Strawberry dataset: To help other researchers experiment with this technique, they’ve also built a dataset named Riseholme-2021, which contains “3,502 images of healthy and unhealthy strawberries at three unique developmental stages”. They pair this dataset with a domain randomization technique that they call ‘channel randomization’ (CH-Rand). This approach “augments each image of normal fruit by randomly permutating RGB channels with a possibility of repetition so as to produce unnatural “colour” compositions in the augmented image”.

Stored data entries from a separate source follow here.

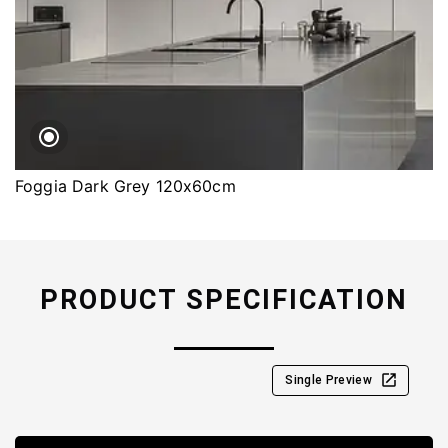
Foggia Dark Grey 120x60cm
PRODUCT SPECIFICATION
Single Preview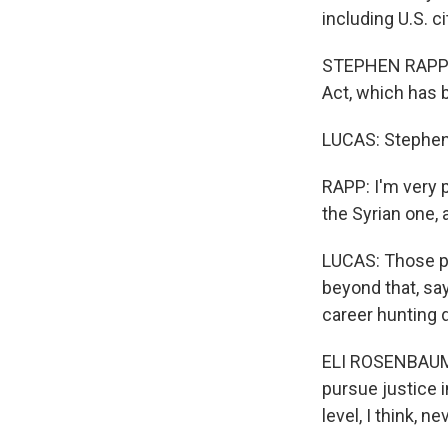
including U.S. c
STEPHEN RAPP: I
Act, which has 
LUCAS: Stephen 
RAPP: I'm very p
the Syrian one, 
LUCAS: Those pr
beyond that, sa
career hunting 
ELI ROSENBAUM: 
pursue justice i
level, I think, 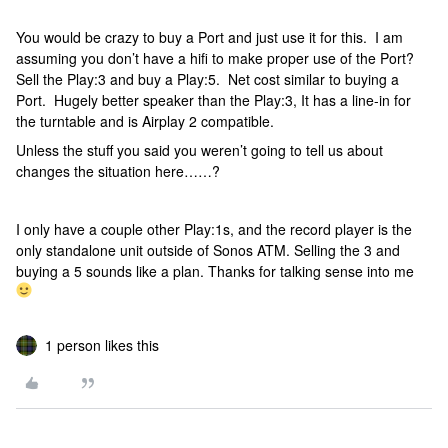
You would be crazy to buy a Port and just use it for this. I am
assuming you don’t have a hifi to make proper use of the Port?
Sell the Play:3 and buy a Play:5. Net cost similar to buying a
Port. Hugely better speaker than the Play:3, It has a line-in for
the turntable and is Airplay 2 compatible.
Unless the stuff you said you weren’t going to tell us about
changes the situation here……?
I only have a couple other Play:1s, and the record player is the
only standalone unit outside of Sonos ATM. Selling the 3 and
buying a 5 sounds like a plan. Thanks for talking sense into me
1 person likes this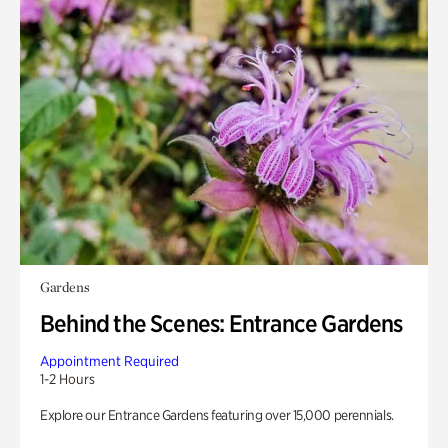
Gardens
Behind the Scenes: Entrance Gardens
Appointment Required
1-2 Hours
Explore our Entrance Gardens featuring over 15,000 perennials.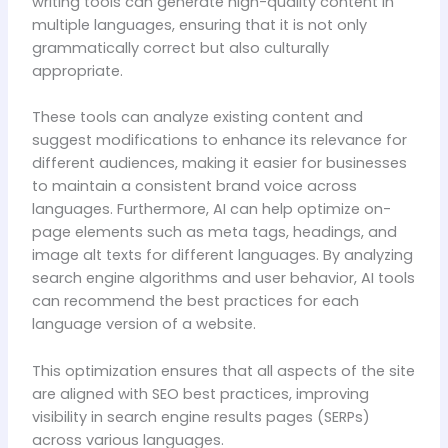
writing tools can generate high-quality content in
multiple languages, ensuring that it is not only
grammatically correct but also culturally
appropriate.
These tools can analyze existing content and
suggest modifications to enhance its relevance for
different audiences, making it easier for businesses
to maintain a consistent brand voice across
languages. Furthermore, AI can help optimize on-
page elements such as meta tags, headings, and
image alt texts for different languages. By analyzing
search engine algorithms and user behavior, AI tools
can recommend the best practices for each
language version of a website.
This optimization ensures that all aspects of the site
are aligned with SEO best practices, improving
visibility in search engine results pages (SERPs)
across various languages.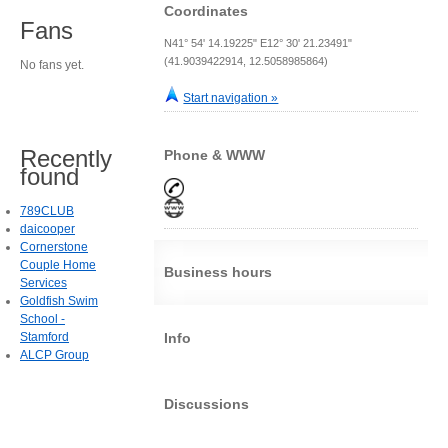
Coordinates
Fans
N41° 54' 14.19225" E12° 30' 21.23491"
(41.9039422914, 12.5058985864)
No fans yet.
Start navigation »
Recently
Phone & WWW
found
789CLUB
daicooper
Cornerstone
Couple Home
Business hours
Services
Goldfish Swim
School -
Stamford
Info
ALCP Group
Discussions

How well it works and what it means: “Our CH-Rand method has demonstrated consistently reliable capability on all tested types of fruit in various conditions compared to other baselines”, they write. “In particular, all experimental results have supported our hypothesis that learning irregularities in colour is more useful than learning of atypical structural patterns for building precise fruit anomaly detectors”
  Read more: Self-supervised Representation Learning for Reliable Robotic Monitoring of Fruit Anomalies (arXiv).
  Get the strawberry photo dataset: Riseholme-2021 (GitHub).

####################################################

Uh oh – synthetic voices can trick humans and machines:
…What happens to culture when everything becomes synthetic?…
Researchers with the University of Chicago have shown how humans and machines can be tricked into believing synthetic voices are real. The results have implications for the future security landscape, as well as culture writ large.

What they used: For the experiments, the researchers use two systems: SV2TTS, a text-to-speech system based on Google’s Tacotron. SV2TTS wraps up Tacotron 2, the WaveNet vocoder, and an LSTM speaker encoder. They also used AutoVC, an autoencoder-based voice conversion system, which converts one voice to another. It also uses WaveNet as its vocoder.

What they attacked: They deployed these systems against the following open source and commercial systems: Resemblyzer, an open source DNN speaker encoder trained on VoxCeleb. Microsoft Azure via the speaker recognition API. WeChat, via its ‘voiceprint’ login system. Amazon Alexa via its ‘voice profiles’ subsystem.

How well does this work against other AI systems: SV2TTS can trick Resemblyzer 50.5% of the time (when it is trained on VCTK) and 100% of the time when it is trained on LibriSpeech; by comparison, AutoVC fails to successfully attack the systems. By comparison, SV2TTS gets as high as 29.5% effectiveness against Azure, and 63% effectiveness across WeChat and Alexa.

How well does this work against machines: People are somewhat harder to trick than machines, but still trickable; in some human studies, people could distinguish between a real voice and a fake voice about 50% of the time.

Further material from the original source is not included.